=== Required work ===
Repeat all entries below exactly as shown.

=== Data records ===

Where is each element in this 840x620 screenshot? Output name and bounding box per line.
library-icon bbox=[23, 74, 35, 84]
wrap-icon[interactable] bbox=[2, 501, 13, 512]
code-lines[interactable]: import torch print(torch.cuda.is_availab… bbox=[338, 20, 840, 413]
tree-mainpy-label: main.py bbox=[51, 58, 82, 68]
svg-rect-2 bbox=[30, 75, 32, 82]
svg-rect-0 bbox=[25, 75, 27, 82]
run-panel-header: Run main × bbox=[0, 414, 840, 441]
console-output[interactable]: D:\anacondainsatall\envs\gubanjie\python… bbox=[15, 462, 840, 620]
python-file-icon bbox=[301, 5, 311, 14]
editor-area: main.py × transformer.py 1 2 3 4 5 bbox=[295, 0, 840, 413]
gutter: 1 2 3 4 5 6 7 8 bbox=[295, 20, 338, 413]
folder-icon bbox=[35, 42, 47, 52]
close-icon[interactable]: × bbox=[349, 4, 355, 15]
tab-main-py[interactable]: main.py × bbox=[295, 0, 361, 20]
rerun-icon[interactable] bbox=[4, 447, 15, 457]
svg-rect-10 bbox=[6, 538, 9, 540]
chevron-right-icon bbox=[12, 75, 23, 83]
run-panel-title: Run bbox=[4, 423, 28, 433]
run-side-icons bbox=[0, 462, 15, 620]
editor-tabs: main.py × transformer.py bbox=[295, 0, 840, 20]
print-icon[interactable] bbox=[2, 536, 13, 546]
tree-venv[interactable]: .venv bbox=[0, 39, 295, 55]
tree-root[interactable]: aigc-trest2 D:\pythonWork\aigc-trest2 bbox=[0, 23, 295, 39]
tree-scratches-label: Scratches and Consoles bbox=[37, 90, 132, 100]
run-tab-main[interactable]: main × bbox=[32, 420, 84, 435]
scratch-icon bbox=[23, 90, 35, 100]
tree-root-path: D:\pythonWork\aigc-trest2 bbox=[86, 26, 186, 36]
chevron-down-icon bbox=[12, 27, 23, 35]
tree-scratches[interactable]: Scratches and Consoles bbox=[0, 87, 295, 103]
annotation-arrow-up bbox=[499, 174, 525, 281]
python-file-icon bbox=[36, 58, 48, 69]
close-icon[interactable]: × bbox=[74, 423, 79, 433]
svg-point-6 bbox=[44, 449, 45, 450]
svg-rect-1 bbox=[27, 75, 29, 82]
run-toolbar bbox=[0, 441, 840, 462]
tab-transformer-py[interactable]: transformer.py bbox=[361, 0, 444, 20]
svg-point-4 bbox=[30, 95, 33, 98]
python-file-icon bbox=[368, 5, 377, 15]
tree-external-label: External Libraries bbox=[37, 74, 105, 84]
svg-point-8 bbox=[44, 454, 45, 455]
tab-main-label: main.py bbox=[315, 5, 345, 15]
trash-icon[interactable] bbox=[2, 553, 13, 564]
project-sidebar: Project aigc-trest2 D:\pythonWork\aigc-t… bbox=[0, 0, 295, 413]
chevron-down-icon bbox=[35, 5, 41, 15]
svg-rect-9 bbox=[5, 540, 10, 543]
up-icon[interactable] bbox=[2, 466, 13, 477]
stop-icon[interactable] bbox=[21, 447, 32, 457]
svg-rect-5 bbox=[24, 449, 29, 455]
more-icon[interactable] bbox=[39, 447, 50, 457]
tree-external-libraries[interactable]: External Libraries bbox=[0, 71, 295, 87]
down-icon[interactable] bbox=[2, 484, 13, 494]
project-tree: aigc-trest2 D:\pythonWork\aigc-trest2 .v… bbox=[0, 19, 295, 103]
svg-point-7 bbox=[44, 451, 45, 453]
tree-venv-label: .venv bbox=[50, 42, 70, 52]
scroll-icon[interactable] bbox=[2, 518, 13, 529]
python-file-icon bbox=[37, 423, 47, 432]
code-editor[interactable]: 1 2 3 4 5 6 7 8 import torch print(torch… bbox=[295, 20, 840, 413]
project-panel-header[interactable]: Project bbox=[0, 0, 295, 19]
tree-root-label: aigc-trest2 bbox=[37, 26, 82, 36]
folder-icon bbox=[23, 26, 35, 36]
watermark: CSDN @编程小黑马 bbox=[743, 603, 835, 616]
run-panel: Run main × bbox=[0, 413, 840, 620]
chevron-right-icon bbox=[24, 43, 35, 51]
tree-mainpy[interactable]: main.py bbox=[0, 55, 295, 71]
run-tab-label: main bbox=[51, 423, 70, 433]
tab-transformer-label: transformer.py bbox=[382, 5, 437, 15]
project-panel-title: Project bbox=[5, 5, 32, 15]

=== Expected output ===
Where is each element in this 840x620 screenshot? Output name and bounding box per line.
library-icon bbox=[23, 74, 35, 84]
wrap-icon[interactable] bbox=[2, 501, 13, 512]
code-lines[interactable]: import torch print(torch.cuda.is_availab… bbox=[338, 20, 840, 413]
tree-mainpy-label: main.py bbox=[51, 58, 82, 68]
svg-rect-2 bbox=[30, 75, 32, 82]
svg-rect-0 bbox=[25, 75, 27, 82]
run-panel-header: Run main × bbox=[0, 414, 840, 441]
console-output[interactable]: D:\anacondainsatall\envs\gubanjie\python… bbox=[15, 462, 840, 620]
python-file-icon bbox=[301, 5, 311, 14]
editor-area: main.py × transformer.py 1 2 3 4 5 bbox=[295, 0, 840, 413]
gutter: 1 2 3 4 5 6 7 8 bbox=[295, 20, 338, 413]
folder-icon bbox=[35, 42, 47, 52]
close-icon[interactable]: × bbox=[349, 4, 355, 15]
tab-main-py[interactable]: main.py × bbox=[295, 0, 361, 20]
rerun-icon[interactable] bbox=[4, 447, 15, 457]
svg-rect-10 bbox=[6, 538, 9, 540]
chevron-right-icon bbox=[12, 75, 23, 83]
run-panel-title: Run bbox=[4, 423, 28, 433]
run-side-icons bbox=[0, 462, 15, 620]
editor-tabs: main.py × transformer.py bbox=[295, 0, 840, 20]
print-icon[interactable] bbox=[2, 536, 13, 546]
tree-venv[interactable]: .venv bbox=[0, 39, 295, 55]
tree-root[interactable]: aigc-trest2 D:\pythonWork\aigc-trest2 bbox=[0, 23, 295, 39]
tree-scratches-label: Scratches and Consoles bbox=[37, 90, 132, 100]
run-tab-main[interactable]: main × bbox=[32, 420, 84, 435]
scratch-icon bbox=[23, 90, 35, 100]
tree-root-path: D:\pythonWork\aigc-trest2 bbox=[86, 26, 186, 36]
chevron-down-icon bbox=[12, 27, 23, 35]
tree-scratches[interactable]: Scratches and Consoles bbox=[0, 87, 295, 103]
annotation-arrow-up bbox=[499, 174, 525, 281]
python-file-icon bbox=[36, 58, 48, 69]
close-icon[interactable]: × bbox=[74, 423, 79, 433]
svg-point-6 bbox=[44, 449, 45, 450]
svg-rect-1 bbox=[27, 75, 29, 82]
run-toolbar bbox=[0, 441, 840, 462]
tab-transformer-py[interactable]: transformer.py bbox=[361, 0, 444, 20]
svg-point-4 bbox=[30, 95, 33, 98]
python-file-icon bbox=[368, 5, 377, 15]
tree-external-label: External Libraries bbox=[37, 74, 105, 84]
svg-point-8 bbox=[44, 454, 45, 455]
tab-main-label: main.py bbox=[315, 5, 345, 15]
trash-icon[interactable] bbox=[2, 553, 13, 564]
project-sidebar: Project aigc-trest2 D:\pythonWork\aigc-t… bbox=[0, 0, 295, 413]
chevron-down-icon bbox=[35, 5, 41, 15]
svg-rect-9 bbox=[5, 540, 10, 543]
up-icon[interactable] bbox=[2, 466, 13, 477]
stop-icon[interactable] bbox=[21, 447, 32, 457]
svg-rect-5 bbox=[24, 449, 29, 455]
more-icon[interactable] bbox=[39, 447, 50, 457]
tree-external-libraries[interactable]: External Libraries bbox=[0, 71, 295, 87]
down-icon[interactable] bbox=[2, 484, 13, 494]
project-tree: aigc-trest2 D:\pythonWork\aigc-trest2 .v… bbox=[0, 19, 295, 103]
svg-point-7 bbox=[44, 451, 45, 453]
tree-venv-label: .venv bbox=[50, 42, 70, 52]
scroll-icon[interactable] bbox=[2, 518, 13, 529]
python-file-icon bbox=[37, 423, 47, 432]
code-editor[interactable]: 1 2 3 4 5 6 7 8 import torch print(torch… bbox=[295, 20, 840, 413]
project-panel-header[interactable]: Project bbox=[0, 0, 295, 19]
tree-root-label: aigc-trest2 bbox=[37, 26, 82, 36]
folder-icon bbox=[23, 26, 35, 36]
watermark: CSDN @编程小黑马 bbox=[743, 603, 835, 616]
run-panel: Run main × bbox=[0, 413, 840, 620]
chevron-right-icon bbox=[24, 43, 35, 51]
tree-mainpy[interactable]: main.py bbox=[0, 55, 295, 71]
run-tab-label: main bbox=[51, 423, 70, 433]
tab-transformer-label: transformer.py bbox=[382, 5, 437, 15]
project-panel-title: Project bbox=[5, 5, 32, 15]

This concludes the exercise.